_Action item_:
Output each record below exactly, leaving any picture out of the copy.

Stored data

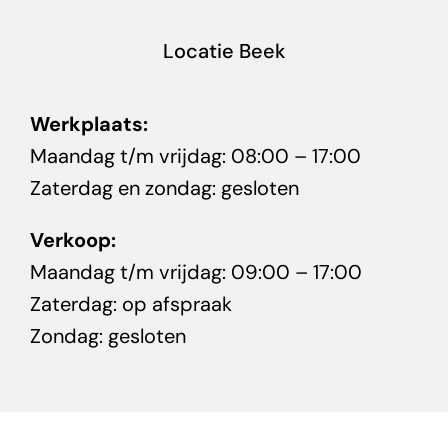
Locatie Beek
Werkplaats:
Maandag t/m vrijdag: 08:00 – 17:00
Zaterdag en zondag: gesloten
Verkoop:
Maandag t/m vrijdag: 09:00 – 17:00
Zaterdag: op afspraak
Zondag: gesloten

_Written solution_:
Locatie Beek
Werkplaats:
Maandag t/m vrijdag: 08:00 – 17:00
Zaterdag en zondag: gesloten
Verkoop:
Maandag t/m vrijdag: 09:00 – 17:00
Zaterdag: op afspraak
Zondag: gesloten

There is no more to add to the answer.